The mood is relaxed as senior epidemiologist Brian Labus gives the morning update: There are no new swine flu cases in Nevada to report — just the previously reported one in Reno — although the disease has been found in 19 states, including neighboring Arizona and California.

The World Health Organization hadn’t added to the list of 11 countries where the disease has been found.

That’s good news, Labus says.

The bad news is that 32 more cases had been confirmed across the country.

The World Health Organization refers to this particular strain of the disease as H1N1, its scientific name, which brings up a short discussion of what to call the flu.

Jennifer Sizemore, the public information manager, says she will continue referring to it in her news releases and announcements as swine flu. People get it, she says.

“It would be too confusing,” she says about referring to it as H1N1 as she shuffles through paperwork.
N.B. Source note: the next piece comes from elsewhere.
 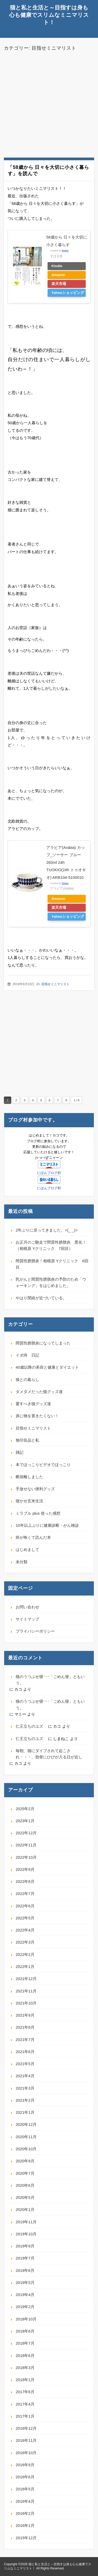 I want to click on 2016年4月, so click(x=25, y=2501).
There are updates on travel advisories and reminders to staffers to keep in touch with the school district and the hotels.

“We’ll stay in contact with everyone,” Sands says.

They discuss making sure phone calls get routed to the correct departments. Some questions need to go to the nursing office; others, to labs.

The health district has been swarmed with calls about where to find surgical masks, says Bonnie Sorenson, clinics and nursing director. They’re not necessary, she says.

Sands tells the staff what the public has been told all week.

“We are not doing anything different from what we would with the seasonal flu,” he says.

The discussion then turns to detailed plans on how to respond if the region is hit with a swine flu outbreak.

Because the discussion would turn to brainstorming over different scenarios and options, I am asked to leave. No need, officials say, to unnecessarily startle the public by what I might hear and report.

Another meeting would be conducted Monday morning.